BEGIN MATERIAL FOR THE TASK
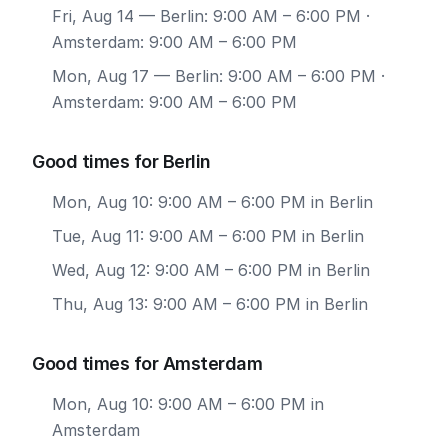
Fri, Aug 14
— Berlin: 9:00 AM – 6:00 PM ·
Amsterdam: 9:00 AM – 6:00 PM
Mon, Aug 17
— Berlin: 9:00 AM – 6:00 PM ·
Amsterdam: 9:00 AM – 6:00 PM
Good times for Berlin
Mon, Aug 10: 9:00 AM – 6:00 PM in Berlin
Tue, Aug 11: 9:00 AM – 6:00 PM in Berlin
Wed, Aug 12: 9:00 AM – 6:00 PM in Berlin
Thu, Aug 13: 9:00 AM – 6:00 PM in Berlin
Good times for Amsterdam
Mon, Aug 10: 9:00 AM – 6:00 PM in
Amsterdam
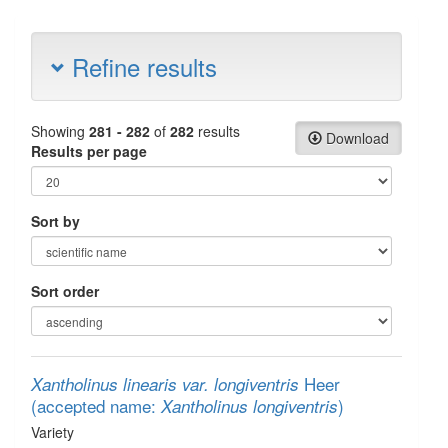
Refine results
Showing
281 - 282
of
282
results
Download
Results per page
Sort by
Sort order
Heer
Xantholinus linearis var. longiventris
(accepted name:
)
Xantholinus longiventris
Variety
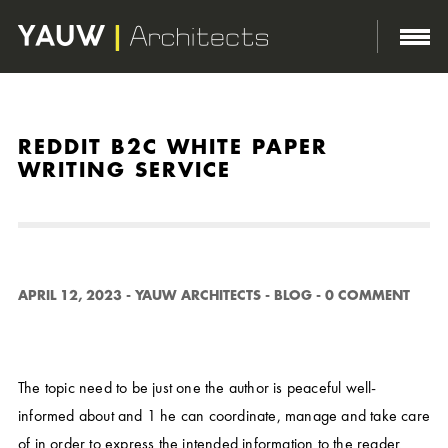
http://yauwarchitects.com/wp-content/themes/domik/assets/images/body-bg.png
REDDIT B2C WHITE PAPER
WRITING SERVICE
APRIL 12, 2023
-
YAUW ARCHITECTS
-
BLOG
-
0 COMMENT
The topic need to be just one the author is peaceful well-
informed about and 1 he can coordinate, manage and take care
of in order to express the intended information to the reader.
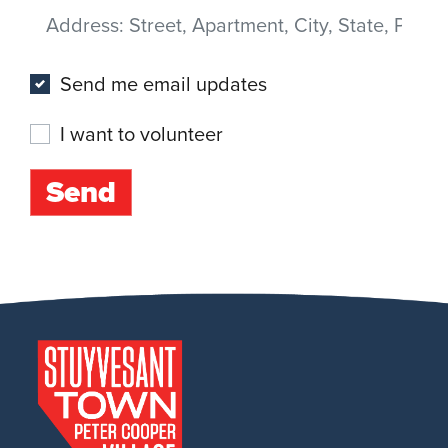
Address
(Street, Apartment, City, State, Postal code)
Send me email updates
I want to volunteer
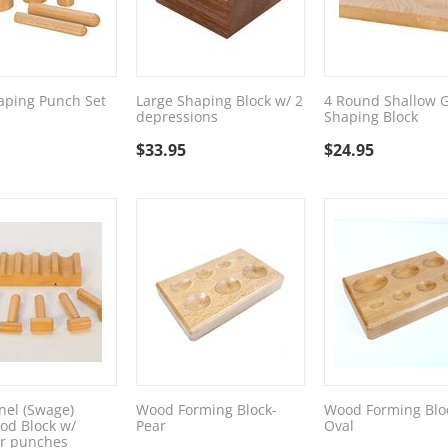
aping Punch Set
Large Shaping Block w/ 2
4 Round Shallow 
depressions
Shaping Block
$
33.95
$
24.95
el (Swage)
Wood Forming Block-
Wood Forming Blo
od Block w/
Pear
Oval
 punches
END MATERIAL FOR THE TASK
▶ **EXERCISE AIM**
From the first line to the last, please copy the data exactly, with the pictures left out.

▶ **EXERCISE ANSWER**
Fri, Aug 14
— Berlin: 9:00 AM – 6:00 PM ·
Amsterdam: 9:00 AM – 6:00 PM
Mon, Aug 17
— Berlin: 9:00 AM – 6:00 PM ·
Amsterdam: 9:00 AM – 6:00 PM
Good times for Berlin
Mon, Aug 10: 9:00 AM – 6:00 PM in Berlin
Tue, Aug 11: 9:00 AM – 6:00 PM in Berlin
Wed, Aug 12: 9:00 AM – 6:00 PM in Berlin
Thu, Aug 13: 9:00 AM – 6:00 PM in Berlin
Good times for Amsterdam
Mon, Aug 10: 9:00 AM – 6:00 PM in
Amsterdam
Refine results
Showing
281 - 282
of
282
results
Download
Results per page
Sort by
Sort order
Heer
Xantholinus linearis var. longiventris
(accepted name:
)
Xantholinus longiventris
Variety
http://yauwarchitects.com/wp-content/themes/domik/assets/images/body-bg.png
REDDIT B2C WHITE PAPER
WRITING SERVICE
APRIL 12, 2023
-
YAUW ARCHITECTS
-
BLOG
-
0 COMMENT
The topic need to be just one the author is peaceful well-
informed about and 1 he can coordinate, manage and take care
of in order to express the intended information to the reader.
Address
(Street, Apartment, City, State, Postal code)
Send me email updates
I want to volunteer
aping Punch Set
Large Shaping Block w/ 2
4 Round Shallow 
depressions
Shaping Block
$
33.95
$
24.95
el (Swage)
Wood Forming Block-
Wood Forming Blo
od Block w/
Pear
Oval
 punches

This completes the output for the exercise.